Пэйринг и персонажи
Метки
Описание
Сборник драбблов по Штирлицу/Шелленбергу разного рейтинга. Слэш, романтика, не стеб. Жанры и предупреждения дополняются по мере написания. Основной - hurt/comfort.
Примечания
1. Основано только на образах телефильма "Семнадцать мгновений весны". Все совпадения с реальными людьми случайны.
2. Цитаты из канона (фильм, книги).
3. Просто цитаты, реминисценции, аллюзии отовсюду.
Посвящение
Посвящается Солли.
Авианалет. R, hurt/comfort
18 мая 2021, 07:40
15.02.1945 (18 часов 27 минут)
— Уже уходите, Штирлиц? — Шелленберг вошел в его кабинет, когда Штирлиц уже сменил форменные галифе на гражданские брюки и расстегивал портупею.
— У меня назначена встреча с агентом на девятнадцать ноль-ноль, — Штирлиц отвернулся, чтобы убрать мундир в шкаф. — Что-то срочное, бригадефюрер?
— Нет-нет, — задумчиво ответил Шелленберг, задержав взгляд на коллекции галстуков в шкафу Штирлица. — Поезжайте.
Шелленберг смахнул пылинку с серого в «елочку» партикулярного пальто Штирлица и просунул во внутренний карман узкий конверт:
— Инструкция, — объяснил он, весело блеснув глазами. — Теперь идите.
Записка была написана левой рукой по-английски:
«Я определенно попробую успеть на поезд, который прибудет в 23.07. Так что, вполне возможно, смогу насмотреться на тебя.
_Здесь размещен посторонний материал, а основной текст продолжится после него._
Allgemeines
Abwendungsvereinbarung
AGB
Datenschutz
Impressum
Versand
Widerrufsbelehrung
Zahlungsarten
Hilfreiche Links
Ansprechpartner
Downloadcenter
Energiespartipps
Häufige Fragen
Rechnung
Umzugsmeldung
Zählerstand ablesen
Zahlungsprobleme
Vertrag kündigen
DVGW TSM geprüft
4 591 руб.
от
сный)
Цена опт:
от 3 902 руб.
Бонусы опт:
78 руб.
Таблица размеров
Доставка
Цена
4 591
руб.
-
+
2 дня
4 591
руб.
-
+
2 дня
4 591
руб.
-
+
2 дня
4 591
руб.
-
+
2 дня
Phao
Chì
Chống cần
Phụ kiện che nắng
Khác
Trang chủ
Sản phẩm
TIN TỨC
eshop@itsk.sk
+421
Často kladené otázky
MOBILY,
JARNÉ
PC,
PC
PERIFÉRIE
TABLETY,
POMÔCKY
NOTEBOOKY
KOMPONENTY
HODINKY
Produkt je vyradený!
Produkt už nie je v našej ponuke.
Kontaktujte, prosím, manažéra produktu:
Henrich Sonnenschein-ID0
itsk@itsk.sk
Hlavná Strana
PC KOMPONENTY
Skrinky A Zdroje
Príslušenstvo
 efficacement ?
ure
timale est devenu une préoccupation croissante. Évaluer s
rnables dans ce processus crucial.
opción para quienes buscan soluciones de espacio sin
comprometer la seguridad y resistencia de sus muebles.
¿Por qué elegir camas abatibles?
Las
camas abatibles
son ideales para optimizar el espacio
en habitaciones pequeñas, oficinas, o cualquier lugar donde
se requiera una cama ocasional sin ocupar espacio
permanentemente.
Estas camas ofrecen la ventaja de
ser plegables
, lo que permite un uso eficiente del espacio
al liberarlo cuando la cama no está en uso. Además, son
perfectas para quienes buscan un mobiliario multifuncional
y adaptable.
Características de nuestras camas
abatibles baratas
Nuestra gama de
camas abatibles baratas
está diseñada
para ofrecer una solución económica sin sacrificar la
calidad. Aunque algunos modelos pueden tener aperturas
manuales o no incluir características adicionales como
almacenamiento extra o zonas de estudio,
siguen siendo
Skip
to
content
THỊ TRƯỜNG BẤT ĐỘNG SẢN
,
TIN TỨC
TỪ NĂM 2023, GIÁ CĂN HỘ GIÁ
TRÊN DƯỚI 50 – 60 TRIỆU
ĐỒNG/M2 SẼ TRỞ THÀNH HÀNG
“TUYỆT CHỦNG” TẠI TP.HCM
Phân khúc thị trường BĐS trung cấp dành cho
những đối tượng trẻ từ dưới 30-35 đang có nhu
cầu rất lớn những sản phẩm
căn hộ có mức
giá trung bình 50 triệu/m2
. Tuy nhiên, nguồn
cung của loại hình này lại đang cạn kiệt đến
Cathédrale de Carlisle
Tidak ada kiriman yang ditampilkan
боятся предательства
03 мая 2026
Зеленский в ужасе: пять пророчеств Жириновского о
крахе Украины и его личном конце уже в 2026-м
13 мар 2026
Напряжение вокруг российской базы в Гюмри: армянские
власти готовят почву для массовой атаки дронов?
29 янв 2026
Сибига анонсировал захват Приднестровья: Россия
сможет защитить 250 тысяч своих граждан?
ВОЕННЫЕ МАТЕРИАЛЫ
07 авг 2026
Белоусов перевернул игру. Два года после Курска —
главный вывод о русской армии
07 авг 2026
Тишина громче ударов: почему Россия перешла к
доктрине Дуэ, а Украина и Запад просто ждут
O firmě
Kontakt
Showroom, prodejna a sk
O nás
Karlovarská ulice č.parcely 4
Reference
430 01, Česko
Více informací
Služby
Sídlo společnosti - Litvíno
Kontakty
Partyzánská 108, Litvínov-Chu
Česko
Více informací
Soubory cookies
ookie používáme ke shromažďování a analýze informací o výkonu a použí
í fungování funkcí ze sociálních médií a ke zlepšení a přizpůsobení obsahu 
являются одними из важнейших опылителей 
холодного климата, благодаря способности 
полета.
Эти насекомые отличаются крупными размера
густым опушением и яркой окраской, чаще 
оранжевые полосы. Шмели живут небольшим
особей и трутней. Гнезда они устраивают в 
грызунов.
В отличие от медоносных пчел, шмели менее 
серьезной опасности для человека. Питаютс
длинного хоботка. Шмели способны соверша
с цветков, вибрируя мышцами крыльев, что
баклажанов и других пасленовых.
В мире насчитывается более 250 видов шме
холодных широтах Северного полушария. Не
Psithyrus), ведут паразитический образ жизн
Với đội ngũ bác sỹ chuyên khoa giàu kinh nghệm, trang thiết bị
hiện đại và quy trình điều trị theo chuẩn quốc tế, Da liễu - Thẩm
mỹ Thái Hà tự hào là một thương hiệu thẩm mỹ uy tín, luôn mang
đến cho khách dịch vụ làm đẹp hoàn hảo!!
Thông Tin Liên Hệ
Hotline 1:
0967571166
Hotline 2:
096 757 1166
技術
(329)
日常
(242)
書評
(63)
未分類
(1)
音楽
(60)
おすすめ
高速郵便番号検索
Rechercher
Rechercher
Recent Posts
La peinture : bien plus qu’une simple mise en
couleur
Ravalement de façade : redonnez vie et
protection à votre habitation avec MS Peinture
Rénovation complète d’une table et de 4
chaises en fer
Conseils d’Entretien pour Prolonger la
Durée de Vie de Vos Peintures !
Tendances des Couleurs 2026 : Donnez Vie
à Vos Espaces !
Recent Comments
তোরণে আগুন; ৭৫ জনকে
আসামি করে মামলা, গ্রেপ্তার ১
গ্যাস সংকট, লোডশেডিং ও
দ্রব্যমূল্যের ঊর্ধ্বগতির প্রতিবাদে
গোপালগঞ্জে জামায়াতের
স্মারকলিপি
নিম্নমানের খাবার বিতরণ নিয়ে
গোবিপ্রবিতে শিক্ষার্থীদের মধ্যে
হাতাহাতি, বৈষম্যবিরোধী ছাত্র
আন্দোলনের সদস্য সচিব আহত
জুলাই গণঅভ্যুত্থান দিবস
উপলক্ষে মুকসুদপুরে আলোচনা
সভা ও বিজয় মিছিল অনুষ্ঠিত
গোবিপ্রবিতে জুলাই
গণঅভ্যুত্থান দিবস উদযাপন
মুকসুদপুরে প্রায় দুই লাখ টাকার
Все последние дни думаю, как мы будем ужинать и спать вместе.»
Штирлиц предпочитал читать «you» как «ты», хотя, разумеется, они никогда не говорили друг другу «ты». В записке слышались интонации Шелленберга; Штирлицу нравился артистизм, с которым шеф говорил на иностранных языках.
Ему придется опоздать на рандеву: передача радиограммы в центр сейчас важнее. Он постарался завершить дела с Эрвином как можно скорее, но воронки и блокпосты на дороге все равно задержали.
Штирлиц остановил машину возле озера. Он не видел его в темноте, но знал, что оно начинается за этими соснами. Это место много значило для него.
— Почему так долго? — в голосе Шелленберга слышалось стальное начальственное недовольство.
Он отчего-то бродил в темноте, рискуя промочить ноги в размякшей земле.
— Задержался из-за бомбежки, — Штирлиц взял его под руку, приноравливаясь к шагу. Штирлиц знал, что Шелленберг поверит его виноватому тону. — Что-то случилось, бригадефюрер?
Шелленберг поднял воротник слишком широкой, туго стянутой ремнем шинели: он высох за эти полгода, лицо его быстро теряло былую приятную округлость.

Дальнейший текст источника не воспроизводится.